What the task requires - Among the entries, find the lines with the string "decisions" and report them.

Exercise material -
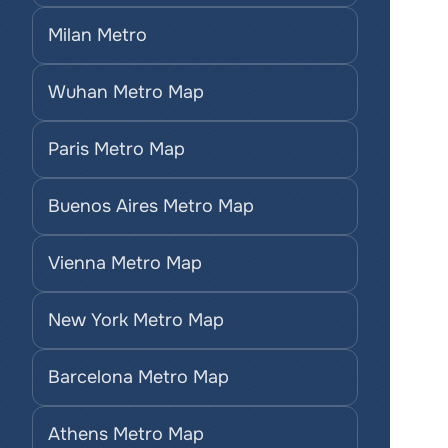
Milan Metro
Wuhan Metro Map
Paris Metro Map
Buenos Aires Metro Map
Vienna Metro Map
New York Metro Map
Barcelona Metro Map
Athens Metro Map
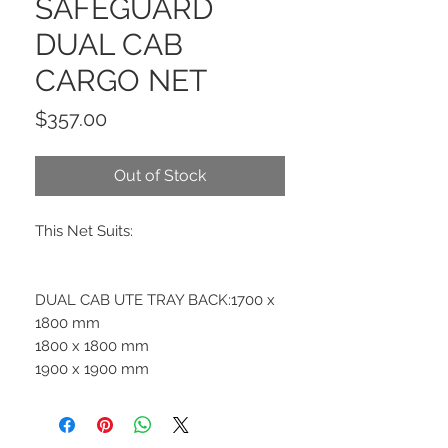
SAFEGUARD
DUAL CAB
CARGO NET
Price
$357.00
Out of Stock
This Net Suits:
DUAL CAB UTE TRAY BACK:1700 x
1800 mm
1800 x 1800 mm
1900 x 1900 mm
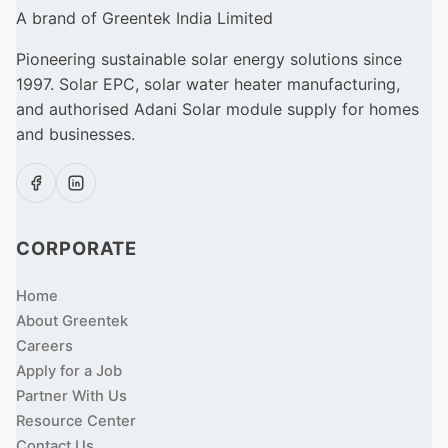
A brand of Greentek India Limited
Pioneering sustainable solar energy solutions since
1997. Solar EPC, solar water heater manufacturing,
and authorised Adani Solar module supply for homes
and businesses.
CORPORATE
Home
About Greentek
Careers
Apply for a Job
Partner With Us
Resource Center
Contact Us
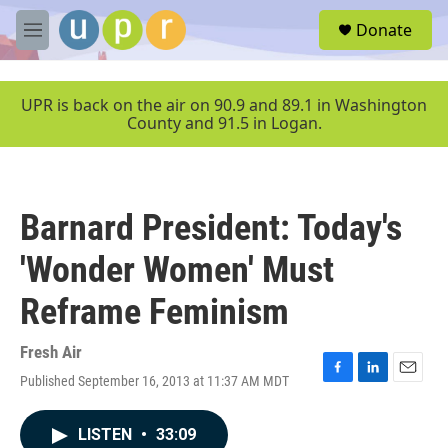
Skip to main content
S
Donate
e
M
a
e
r
n
c
u
UPR is back on the air on 90.9 and 89.1 in Washington
h
County and 91.5 in Logan.
u
e
r
y
Barnard President: Today's
'Wonder Women' Must
Reframe Feminism
Fresh Air
Published September 16, 2013 at 11:37 AM MDT
F
L
E
a
i
m
c
n
a
LISTEN
•
33:09
e
k
i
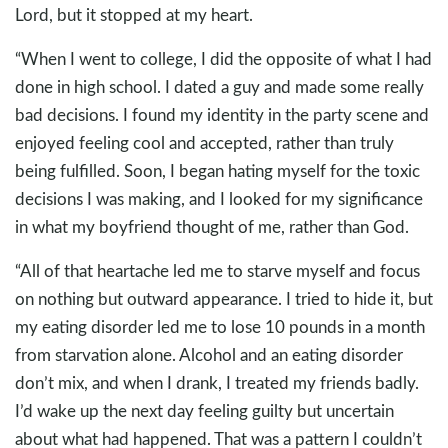
Lord, but it stopped at my heart.
“When I went to college, I did the opposite of what I had
done in high school. I dated a guy and made some really
bad decisions. I found my identity in the party scene and
enjoyed feeling cool and accepted, rather than truly
being fulfilled. Soon, I began hating myself for the toxic
decisions I was making, and I looked for my significance
in what my boyfriend thought of me, rather than God.
“All of that heartache led me to starve myself and focus
on nothing but outward appearance. I tried to hide it, but
my eating disorder led me to lose 10 pounds in a month
from starvation alone. Alcohol and an eating disorder
don’t mix, and when I drank, I treated my friends badly.
I’d wake up the next day feeling guilty but uncertain
about what had happened. That was a pattern I couldn’t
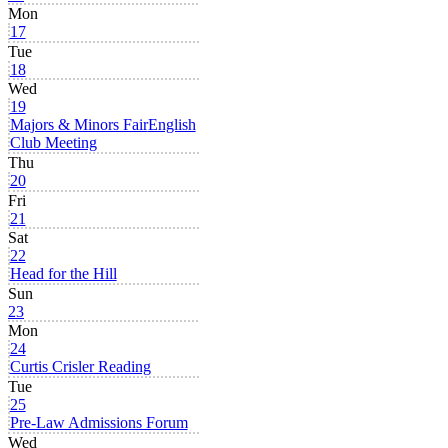
Mon
17
Tue
18
Wed
19
Majors & Minors Fair
English
Club Meeting
Thu
20
Fri
21
Sat
22
Head for the Hill
Sun
23
Mon
24
Curtis Crisler Reading
Tue
25
Pre-Law Admissions Forum
Wed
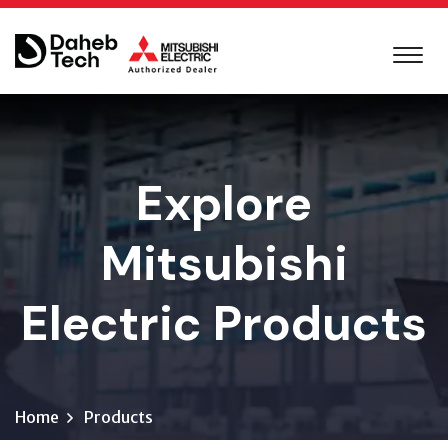
Explore
Mitsubishi
Electric Products
Home
Products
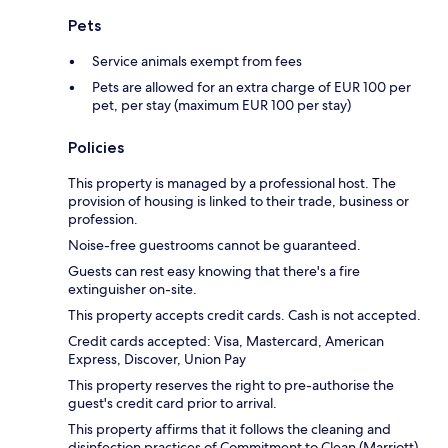
Pets
Service animals exempt from fees
Pets are allowed for an extra charge of EUR 100 per
pet, per stay (maximum EUR 100 per stay)
Policies
This property is managed by a professional host. The
provision of housing is linked to their trade, business or
profession.
Noise-free guestrooms cannot be guaranteed.
Guests can rest easy knowing that there's a fire
extinguisher on-site.
This property accepts credit cards. Cash is not accepted.
Credit cards accepted: Visa, Mastercard, American
Express, Discover, Union Pay
This property reserves the right to pre-authorise the
guest's credit card prior to arrival.
This property affirms that it follows the cleaning and
disinfection practices of Commitment to Clean (Marriott).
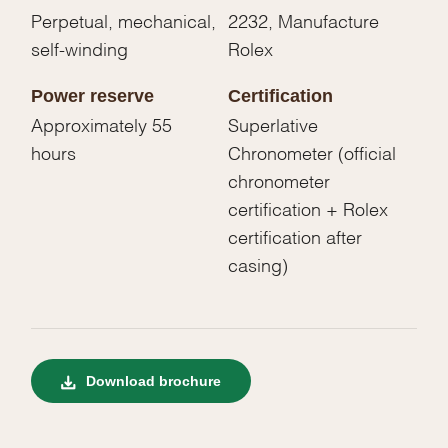
Perpetual, mechanical,
2232, Manufacture
self-winding
Rolex
Power reserve
Certification
Approximately 55
Superlative
hours
Chronometer (official
chronometer
certification + Rolex
certification after
casing)
Download brochure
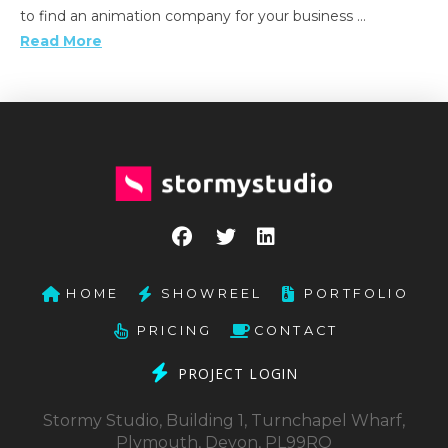
to find an animation company for your business …
Read More
HOME
SHOWREEL
PORTFOLIO
PRICING
CONTACT
PROJECT LOGIN
Stormy Studio, Building 1, Turnchapel Wharf,
Plymouth, Devon, PL99RQ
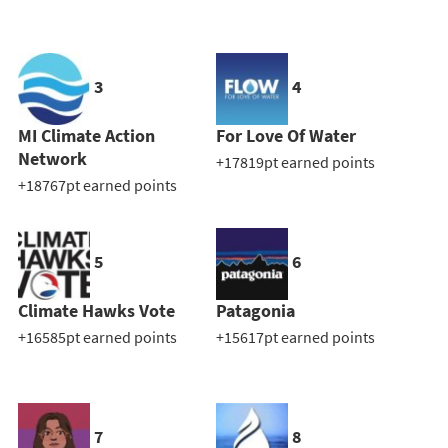
3
4
MI Climate Action
For Love Of Water
Network
+17819pt earned points
+18767pt earned points
5
6
Climate Hawks Vote
Patagonia
+16585pt earned points
+15617pt earned points
7
8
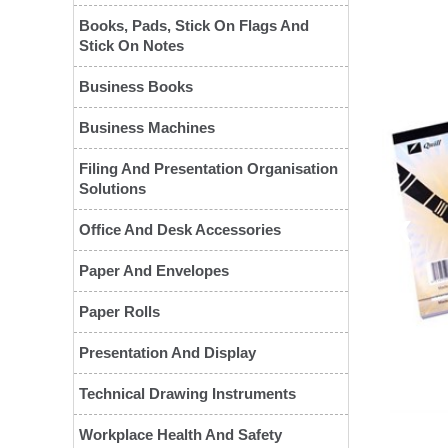
Books, Pads, Stick On Flags And
Stick On Notes
Business Books
Business Machines
Filing And Presentation Organisation
Solutions
❮
Office And Desk Accessories
Paper And Envelopes
Paper Rolls
Presentation And Display
Technical Drawing Instruments
Workplace Health And Safety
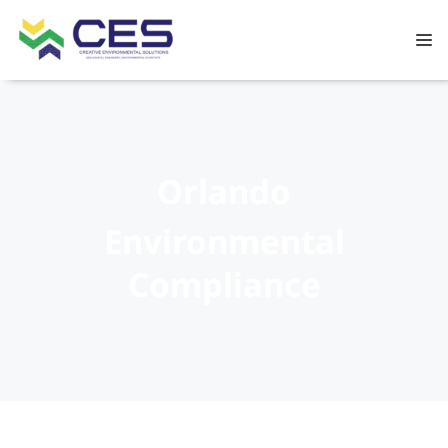
Orlando
Environmental
Compliance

Answer to this exercise -
bad decisions. I found my identity in the party scene and
decisions I was making, and I looked for my significance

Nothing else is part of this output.